Encontré los antiguos expedientes de Harvey y los hojeé, aunque no detecté ningún indicio. Pero mientras estaba allí recordé una pista de Rema, o falsa pista. Se trataba de lo siguiente: un tutor mío de la Facultad de Medicina había estado en la ciudad poco antes. Siempre se había distinguido como «experto» en mujeres, actitud que me irritaba, pues de hecho me había «robado» a una mujer, sin embargo lo admiraba por otros motivos y quería que conociese a Rema. Me blindé contra los inevitables celos que sentiría cuando él intentase seducirla y me mordí la lengua cuando Rema se puso un vestido ceñido y recatadamente sexy, estilo secretaria de los años cuarenta, pero mi preparación mental fue en vano. Curiosamente, mi tutor no se mostró encantado con Rema. Se comportó con cortés educación y nada más. Fue extraño. En un determinado momento contó un chiste sobre las elecciones, y Rema no lo entendió. Durante un instante tal vez no me sentí encantado con Rema. Como si no fuese realmente mi Rema. Mi Rema que enamoraba a todo el mundo. Ejemplo: el enfermero de la noche.

Pero entonces aún se trataba realmente de ella, estoy casi seguro.

3. ALGO QUE PUEDE SER MUY IMPORTANTE

He mencionado a mi paciente Harvey, pero no he hablado con profundidad sobre él ni de la extraña coincidencia, o casi coincidencia, de que desapareciera dos días antes que Rema. Seguramente no era una «coincidencia». En retrospectiva, creo que las semillas de la tragedia brotaron en lo que en principio tomé por una (especie de) ligera comedia de errores.
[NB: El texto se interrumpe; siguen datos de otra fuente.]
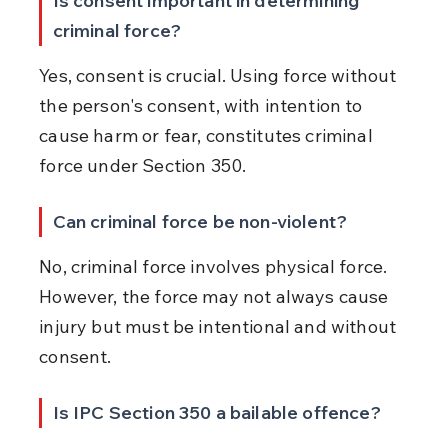
Is consent important in determining 
criminal force?
Yes, consent is crucial. Using force without 
the person's consent, with intention to 
cause harm or fear, constitutes criminal 
force under Section 350.
Can criminal force be non-violent?
No, criminal force involves physical force. 
However, the force may not always cause 
injury but must be intentional and without 
consent.
Is IPC Section 350 a bailable offence?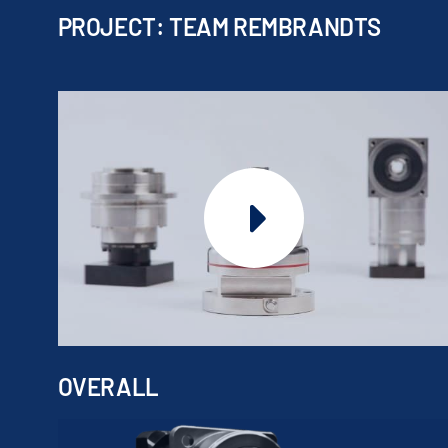
PROJECT: TEAM REMBRANDTS
OVERALL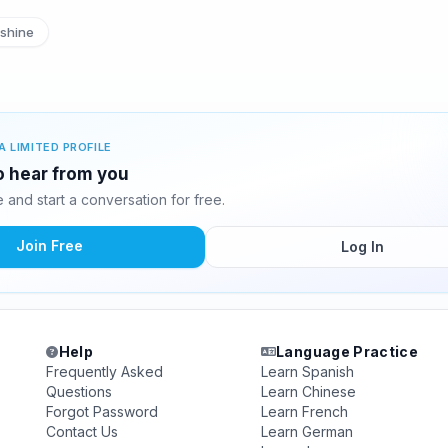
shine
A LIMITED PROFILE
to hear from you
and start a conversation for free.
Join Free
Log In
Help
Language Practice
Frequently Asked
Learn Spanish
Questions
Learn Chinese
Forgot Password
Learn French
Contact Us
Learn German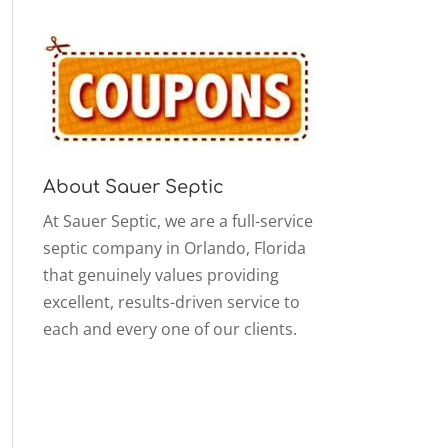
About Sauer Septic
At Sauer Septic, we are a full-service
septic company in Orlando, Florida
that genuinely values providing
excellent, results-driven service to
each and every one of our clients.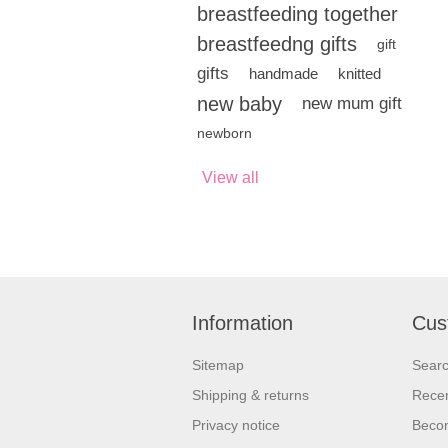
breastfeeding together
breastfeedng gifts
gift
gifts
handmade
knitted
new baby
new mum gift
newborn
View all
Information
Cus
Sitemap
Sear
Shipping & returns
Recen
Privacy notice
Beco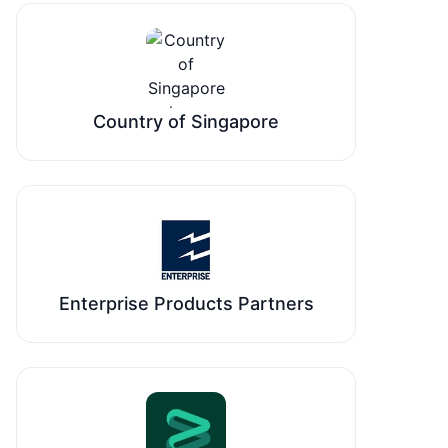
Country of Singapore
Enterprise Products Partners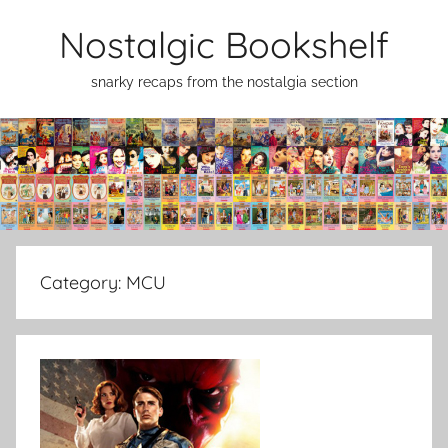
Skip
Nostalgic Bookshelf
to
content
snarky recaps from the nostalgia section
Category:
MCU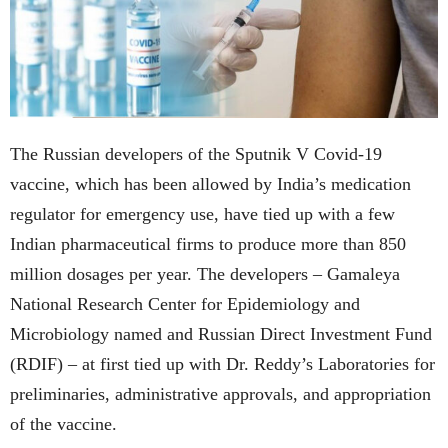
The Russian developers of the Sputnik V Covid-19
vaccine, which has been allowed by India’s medication
regulator for emergency use, have tied up with a few
Indian pharmaceutical firms to produce more than 850
million dosages per year. The developers – Gamaleya
National Research Center for Epidemiology and
Microbiology named and Russian Direct Investment Fund
(RDIF) – at first tied up with Dr. Reddy’s Laboratories for
preliminaries, administrative approvals, and appropriation
of the vaccine.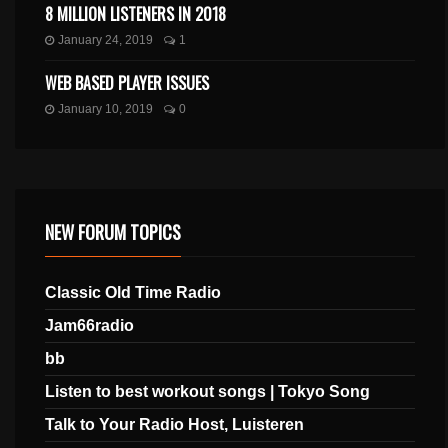
8 MILLION LISTENERS IN 2018
January 24, 2019
1
WEB BASED PLAYER ISSUES
January 10, 2019
0
NEW FORUM TOPICS
Classic Old Time Radio
Jam66radio
bb
Listen to best workout songs | Tokyo Song
Talk to Your Radio Host, Luisteren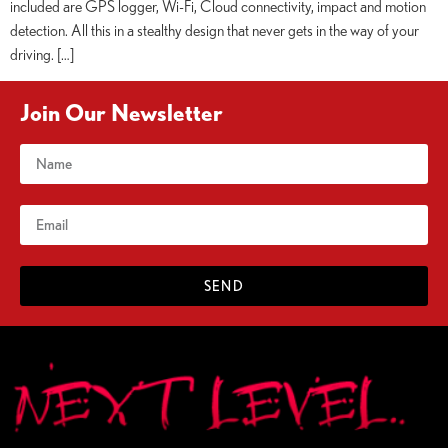
included are GPS logger, Wi-Fi, Cloud connectivity, impact and motion
detection. All this in a stealthy design that never gets in the way of your
driving. […]
Join Our Newsletter
SEND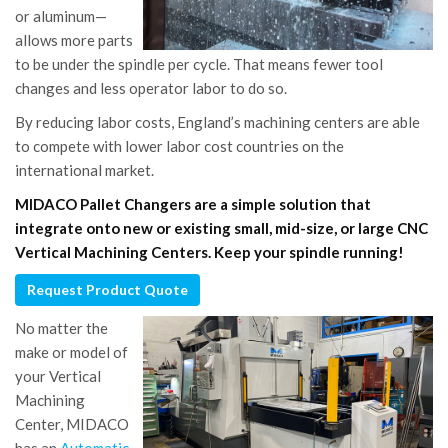
or aluminum—
allows more parts
to be under the spindle per cycle. That means fewer tool
changes and less operator labor to do so.
By reducing labor costs, England’s machining centers are able
to compete with lower labor cost countries on the
international market.
MIDACO Pallet Changers are a simple solution that
integrate onto new or existing small, mid-size, or large CNC
Vertical Machining Centers. Keep your spindle running!
Request Product Quote
No matter the
make or model of
your Vertical
Machining
Center, MIDACO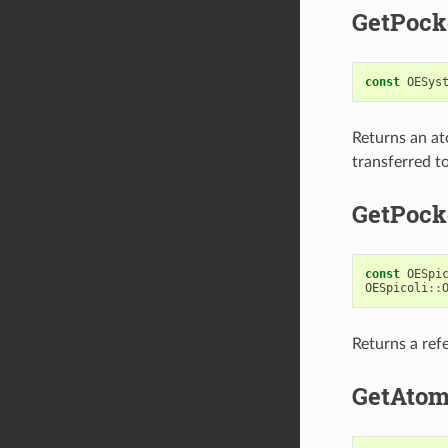
GetPock
const
OESys
Returns an at
transferred to
GetPock
const
OESpi
OESpicoli
::
Returns a ref
GetAto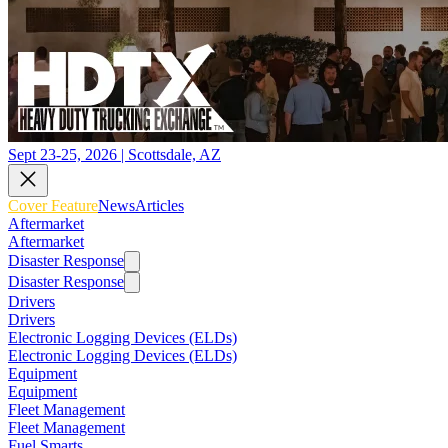
Sept 23-25, 2026 | Scottsdale, AZ
Cover Feature
News
Articles
Aftermarket
Aftermarket
Disaster Response
Disaster Response
Drivers
Drivers
Electronic Logging Devices (ELDs)
Electronic Logging Devices (ELDs)
Equipment
Equipment
Fleet Management
Fleet Management
Fuel Smarts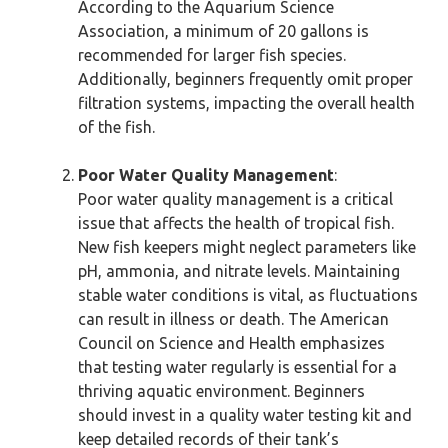
According to the Aquarium Science
Association, a minimum of 20 gallons is
recommended for larger fish species.
Additionally, beginners frequently omit proper
filtration systems, impacting the overall health
of the fish.
Poor Water Quality Management
:
Poor water quality management is a critical
issue that affects the health of tropical fish.
New fish keepers might neglect parameters like
pH, ammonia, and nitrate levels. Maintaining
stable water conditions is vital, as fluctuations
can result in illness or death. The American
Council on Science and Health emphasizes
that testing water regularly is essential for a
thriving aquatic environment. Beginners
should invest in a quality water testing kit and
keep detailed records of their tank’s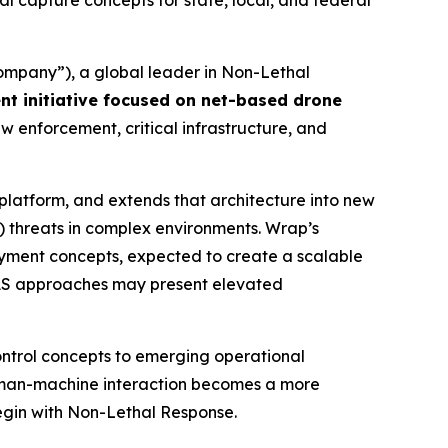
 capture concepts for state, local, and federal
mpany”), a global leader in Non-Lethal
nt initiative focused on net-based drone
aw enforcement, critical infrastructure, and
platform, and extends that architecture into new
) threats in complex environments. Wrap’s
yment concepts, expected to create a scalable
-UAS approaches may present elevated
control concepts to emerging operational
human-machine interaction becomes a more
begin with Non-Lethal Response.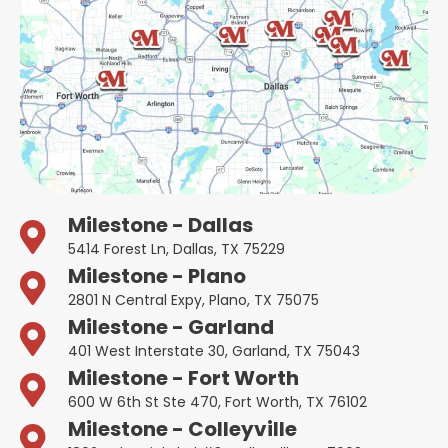
Milestone - Dallas
5414 Forest Ln, Dallas, TX 75229
Milestone - Plano
2801 N Central Expy, Plano, TX 75075
Milestone - Garland
401 West Interstate 30, Garland, TX 75043
Milestone - Fort Worth
600 W 6th St Ste 470, Fort Worth, TX 76102
Milestone - Colleyville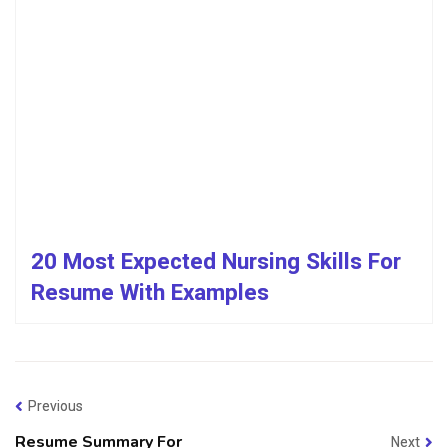
20 Most Expected Nursing Skills For
Resume With Examples
Previous
Resume Summary For
Next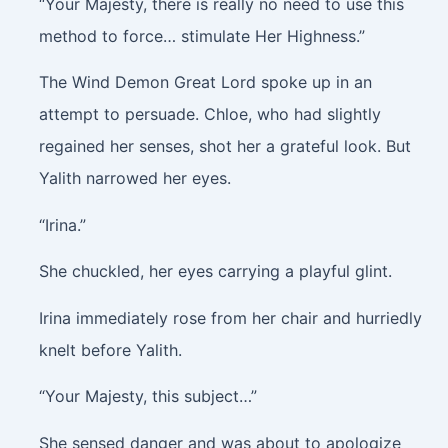
“Your Majesty, there is really no need to use this
method to force… stimulate Her Highness.”
The Wind Demon Great Lord spoke up in an
attempt to persuade. Chloe, who had slightly
regained her senses, shot her a grateful look. But
Yalith narrowed her eyes.
“Irina.”
She chuckled, her eyes carrying a playful glint.
Irina immediately rose from her chair and hurriedly
knelt before Yalith.
“Your Majesty, this subject…”
She sensed danger and was about to apologize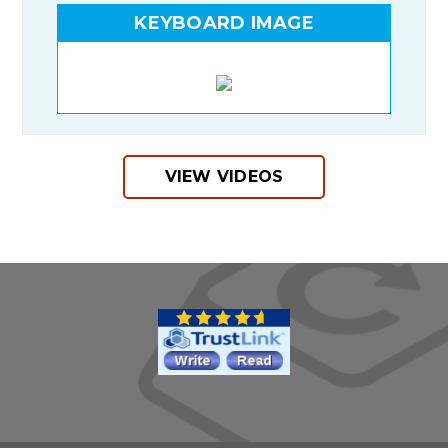
KEYBOARD IMAGE
VIEW VIDEOS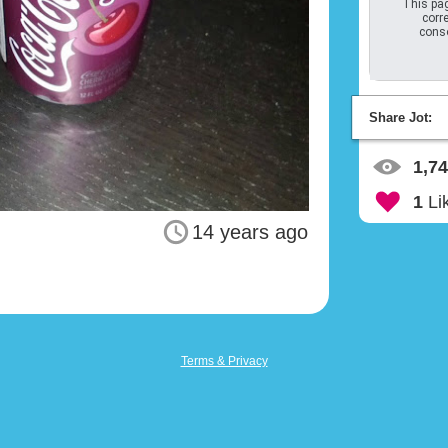
This pag
corre
conso
Share Jot:
1,7
1
Li
14 years ago
Terms & Privacy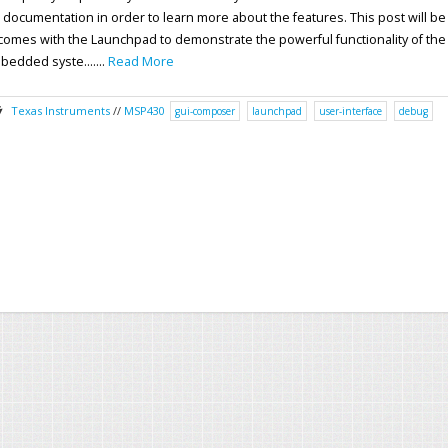
ki documentation in order to learn more about the features. This post will be
omes with the Launchpad to demonstrate the powerful functionality of the
bedded syste.......
Read More
Texas Instruments
//
MSP430
gui-composer
launchpad
user-interface
debug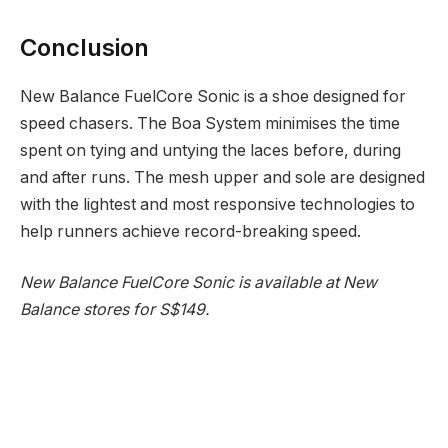
Conclusion
New Balance FuelCore Sonic is a shoe designed for
speed chasers. The Boa System minimises the time
spent on tying and untying the laces before, during
and after runs. The mesh upper and sole are designed
with the lightest and most responsive technologies to
help runners achieve record-breaking speed.
New Balance FuelCore Sonic is available at New
Balance stores for S$149.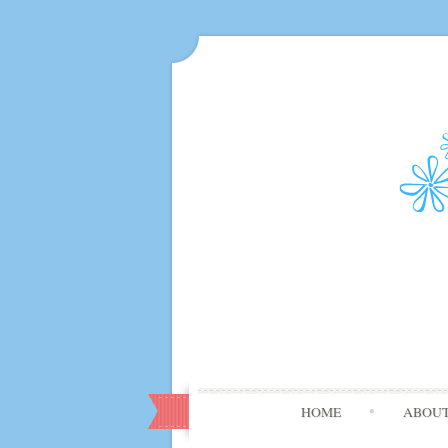
HOME
ABOU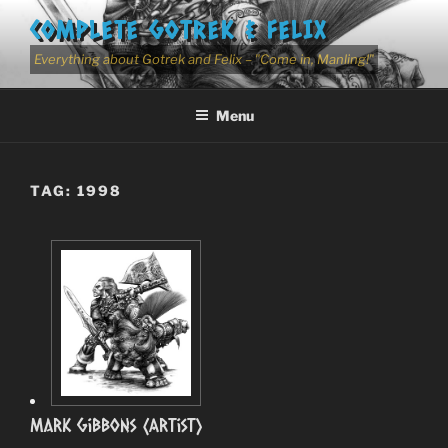
Skip
COMPLETE GOTREK & FELIX
to
content
Everything about Gotrek and Felix – "Come in, Manling!"
Menu
TAG:
1998
Mark Gibbons (Artist)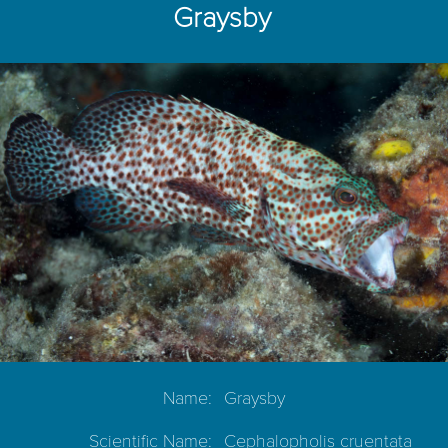
Graysby
Name:
Graysby
Scientific Name:
Cephalopholis cruentata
A. Un agente secreto de la Real Academia de Meteorología

Cuando conocí a Harvey, hace dos años, él tenía veintiséis y un diagnóstico de trastorno esquizotípico de la personalidad desde hacía nueve años. Vivía con su madre y lo habían tratado sucesivamente, aunque nunca con éxito (según su madre), once psiquiatras distintos, dos psicoterapeutas reichianos, tres acupunturistas, una bruja y un entrenador personal. Además, Harvey tenía antecedentes de alcoholismo, con debilidad por el ajenjo, que le confería cierto aire de aristócrata decadente, casi caricaturesco.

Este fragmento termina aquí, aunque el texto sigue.